Ya, my bet is that we will not start to see SATA4 or PCIe4 until Skymont at the earliest. Considering it is looking like Broadwell may be pushed back due to 14nm die shrink issues I would bet that Skymont will have similar issues when moving to 10nm. But at least for home users you can cram 2 SSDs in RAID0 with a proper RAID card and get a little performance boost until then. I guess the only problem is that most people are going to use the onboard Intel RAID for RAID0, which will get you a killer synthetic benchmark, but in practical reality it is really just expanding your volume with very little speed benefit.
 
* wipes drool off floor *

That's a quality review of some quality products.

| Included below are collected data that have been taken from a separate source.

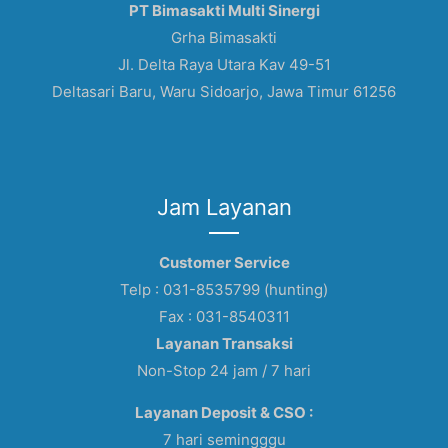
PT Bimasakti Multi Sinergi
Grha Bimasakti
Jl. Delta Raya Utara Kav 49-51
Deltasari Baru, Waru Sidoarjo, Jawa Timur 61256
Jam Layanan
Customer Service
Telp : 031-8535799 (hunting)
Fax : 031-8540311
Layanan Transaksi
Non-Stop 24 jam / 7 hari
Layanan Deposit & CSO :
7 hari semingggu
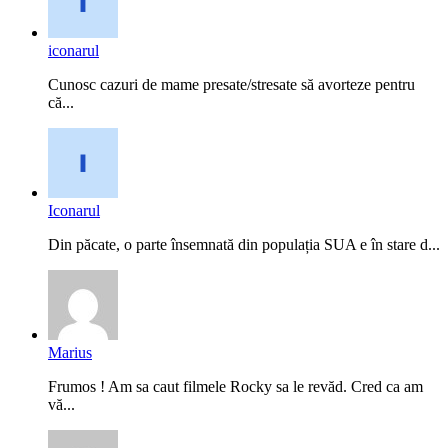
iconarul
Cunosc cazuri de mame presate/stresate să avorteze pentru
că...
Iconarul
Din păcate, o parte însemnată din populația SUA e în stare d...
Marius
Frumos ! Am sa caut filmele Rocky sa le revăd. Cred ca am
vă...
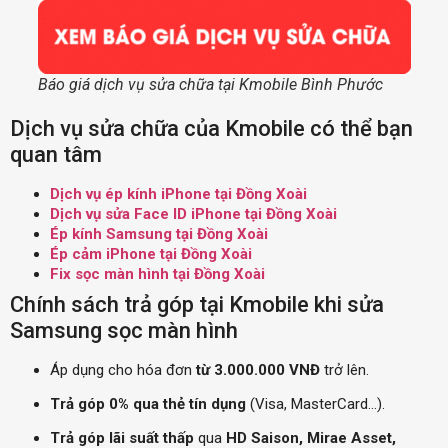
Báo giá dịch vụ sửa chữa tại Kmobile Bình Phước
Dịch vụ sửa chữa của Kmobile có thể bạn
quan tâm
Dịch vụ ép kính iPhone tại Đồng Xoài
Dịch vụ sửa Face ID iPhone tại Đồng Xoài
Ép kính Samsung tại Đồng Xoài
Ép cảm iPhone tại Đồng Xoài
Fix sọc màn hình tại Đồng Xoài
Chính sách trả góp tại Kmobile khi sửa
Samsung sọc màn hình
Áp dụng cho hóa đơn
từ 3.000.000 VNĐ
trở lên.
Trả góp 0% qua thẻ tín dụng
(Visa, MasterCard…).
Trả góp lãi suất thấp
qua
HD Saison, Mirae Asset,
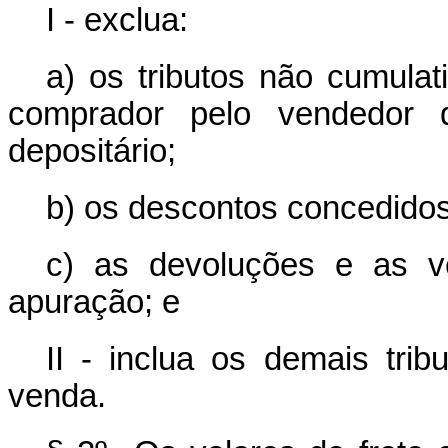
I - exclua:
a) os tributos não cumula
comprador pelo vendedor
depositário;
b) os descontos concedidos
c) as devoluções e as v
apuração; e
II - inclua os demais trib
venda.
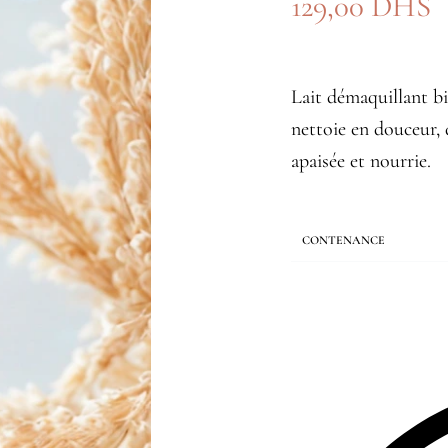
129,00
DHS
Lait démaquillant bi
nettoie en douceur, 
apaisée et nourrie.
CONTENANCE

I like the insights shared, throughout. I especially appreciated the link to the SATA-Express paper. Thanks!

MORE REVIEWS LIKE THIS!!
:)
 
How many ports and how many lanes, though? If it's just a 8-port card, the math doesn't support that, as 6x8 = 48 Gbps, which is less than the 8 x 8 = 64 Gbps that a x8 PCIe 3.0 slot should carry.
 
It is the equivalent of a nuke bomb compared to the LSI products. It has 24 Native ports.


 


The graph is slightly misleading because it includes some assumptions. I mentioned the x8 assumption, and you found the other major one, which limits it to 8 port cards. Also, they list the SAS throughput with 8b/10b taken into account.

 


I personally love the Adaptec 72405, it is amazing that they can provide 24 native ports and absolutely amazing sequential performance. But, when you look at external connectivity, there isn't a ton of difference. Adaptec has a version with 16 external ports, or 16x6Gbps, which is 96Gbps. LSI has an 8 port version, which gives you 8x12Gbps, or 96Gbps. While Adaptec allows you to connect more drives without the use of expanders, LSI allows you to get better performance per drive. I really like the fact that we have two companies catering to high-end RAID that offer different solutions, which gives us, the customer, the most flexibility.

 


Thank you, I appreciate the feedback!